The breaking of free surface waves is investigated numerically via a Navier-Stokes model for the two-fluids flow of air and water. Third order Stokes waves in a periodic domain are simulated. The fundamental wavelength is 27 cm, whereas the initial steepness aries from low values, leading to regular wave trains, up to artificially steep wave trains yielding plunging breaking events. Attention is focused on the early stage of the breaking, when most of the energy is dissipated. The energy content in air, the fraction associated to surface tension effects, the viscous dissipation in water, and the work done against the pressure field are analyzed in order to distinguish the different contributions to the dissipation. Vorticity fields and dissipation contours are also presented. In the spilling case, the extra energy content with respect to the steepest nonbreaking case focusses into the breaking region and is gradually dissipated.
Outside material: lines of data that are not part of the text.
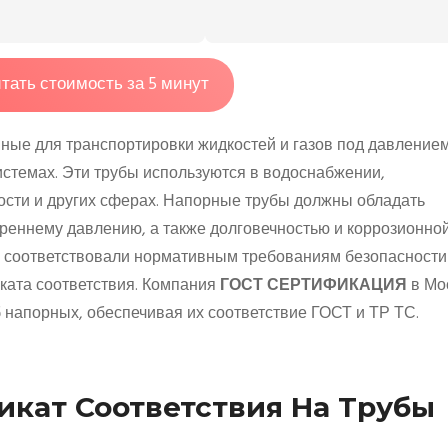
тать стоимость за 5 минут
ные для транспортировки жидкостей и газов под давлением
темах. Эти трубы используются в водоснабжении,
сти и других сферах. Напорные трубы должны обладать
треннему давлению, а также долговечностью и коррозионно
е соответствовали нормативным требованиям безопасности
ката соответствия. Компания
ГОСТ СЕРТИФИКАЦИЯ
в Мо
 напорных, обеспечивая их соответствие ГОСТ и ТР ТС.
кат Соответствия На Трубы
Once the extra energy has been dissipated, the resulting wave matches the steepest nonbreaking solution. In the plunging case, an important role is played by the air entrainment. A fraction between 10 to 35% of the energy dissipated by the breaking is spent in entraining the air cavity, and most of it is dissipated by viscous effects when the cavity collapses. The phenomenon is clearly highlighted by sequences of vorticity and dissipation contours. The circulation and the area of the cavity generated by the plunging of the jet are provided, and parametric dependencies are proposed.